22 Jul 2015

A Helpful Mnemonic in the Minimum Wage Debate

Daniel Kuehn, Krugman, Minimum wage 48 Comments

I am working on a paper for the Fraser Institute on the minimum wage debate. Both Krugman and Daniel Kuehn stressed the importance of picking a “treatment” versus a “control” group, in order to see that the minimum wage really doesn’t have much impact on employment (at least for modest hikes). Of course the pioneering study in this tradition is the famous Card-Krueger paper, which argued that the 1992 minimum wage hike in New Jersey didn’t affect fast-food employment relative to the control group in neighboring Pennsylvania, where the minimum wage wasn’t raised.

Now I’ve been immersed (again) in this literature for weeks, and what you need to realize is that the prima facie regression results almost all show that yes, making unskilled labor more expensive causes employers to hire fewer unskilled workers. It’s only when you add sufficient “controls” that the result disappears.

In that light, on a hunch I decided to take 5 minutes and check FRED. Why look at this:

So, if you ever forget the year when New Jersey raised its minimum wage and thus gave the “natural experiment” for the famous Card-Krueger study, you can just look up to find the first time in over a decade when New Jersey’s unemployment rate surpassed Pennsylvania’s.

I know, I know, I couldn’t get this published in Econometrica. But this literature is chock FULL of misleading coincidences just like this, ones which all make it LOOK LIKE employers cut back on hiring when workers get more expensive, even though we have been told the empirical debate is settled.

(Also, less sarcastically, I realize there is a distinction between the unemployment rate and the level of employment. However, as I explain in this EconLib article, I don’t think we should so casually toss aside the welfare implications of rising unemployment.)

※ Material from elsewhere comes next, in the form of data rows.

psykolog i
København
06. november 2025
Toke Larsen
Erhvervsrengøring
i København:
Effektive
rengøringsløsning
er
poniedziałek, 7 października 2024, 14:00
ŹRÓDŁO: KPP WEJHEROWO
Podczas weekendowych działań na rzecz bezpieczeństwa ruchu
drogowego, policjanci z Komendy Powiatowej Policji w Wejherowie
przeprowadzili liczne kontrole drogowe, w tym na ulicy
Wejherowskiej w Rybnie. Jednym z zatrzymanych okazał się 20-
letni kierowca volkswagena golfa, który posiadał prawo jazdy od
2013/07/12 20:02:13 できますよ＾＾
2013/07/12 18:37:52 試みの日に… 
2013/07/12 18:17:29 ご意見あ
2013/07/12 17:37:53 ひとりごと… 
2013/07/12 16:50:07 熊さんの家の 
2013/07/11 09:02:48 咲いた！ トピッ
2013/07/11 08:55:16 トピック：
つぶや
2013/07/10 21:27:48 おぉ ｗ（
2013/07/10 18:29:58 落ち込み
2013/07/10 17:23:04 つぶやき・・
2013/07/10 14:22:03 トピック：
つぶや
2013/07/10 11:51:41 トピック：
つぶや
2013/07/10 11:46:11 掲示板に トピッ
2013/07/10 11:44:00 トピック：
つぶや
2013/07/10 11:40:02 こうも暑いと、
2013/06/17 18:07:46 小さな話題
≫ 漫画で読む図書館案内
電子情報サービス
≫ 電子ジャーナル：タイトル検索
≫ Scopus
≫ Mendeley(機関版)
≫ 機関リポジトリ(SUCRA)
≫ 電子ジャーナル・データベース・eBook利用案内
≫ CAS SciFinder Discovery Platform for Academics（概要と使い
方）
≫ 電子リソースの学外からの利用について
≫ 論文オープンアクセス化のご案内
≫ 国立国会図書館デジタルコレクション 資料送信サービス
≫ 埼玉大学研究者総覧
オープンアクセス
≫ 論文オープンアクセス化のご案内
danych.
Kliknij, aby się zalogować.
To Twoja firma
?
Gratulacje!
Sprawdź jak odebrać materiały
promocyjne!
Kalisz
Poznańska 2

48 Responses to “A Helpful Mnemonic in the Minimum Wage Debate”

  1. E. Harding says:

    The unemployment rate in New Jersey seems to have surpassed that in PA in February, before the April minimum wage hike.

    • Tel says:

      When was it announced then?

      Presumably most business plans ahead to the best of their ability.

  2. skylien says:

    Card and Krueger even had partly found positive effects, would be nice if you can elaborate on those as well. I mean if you find positive effects this really starts to look somewhat fishy, doesn’t it? Or have we turned low skilled workers into Giffen Goods due to MW hikes?

  3. Daniel Kuehn says:

    skylien – so a simple Micro 101 monopsony model will give you a positive employment effect. Undergrad stuff. Very not fishy. Whether it’s *true* is a different question. I don’t think many people think you’re likely to get a positive effect, simply because that doesn’t pop up often. Maybe in New Jersey’s case, though, who knows. It’s a high wage region and minimum wages tend to be less burdensome there so it’s possible you might hit that sweet spot I guess.

    Somebody ought to run the unemployment rates for, say, Mercer and Buck county for this period. Unless Bob thinks sticking with border counties is recklessly throwing in more controls, and that we’re better off with Pittsburgh in the mix.

    • skylien says:

      Monopsony is hardly uncontroversial, and at best just an ad hoc explanation which you cannot prove anyway for this instance.

      If I find a study that says replacing oil with sand in a gearbox was partly found to have a positive effect on the life time of the gear box, then this should put up a red flag naturally. I don’t see a problem with questioning that.

      • Daniel Kuehn says:

        I’m just responding to your point that it looks fishy. It doesn’t. Very straightforward ideas explain it.

        I don’t think you’re using “ad hoc” correctly.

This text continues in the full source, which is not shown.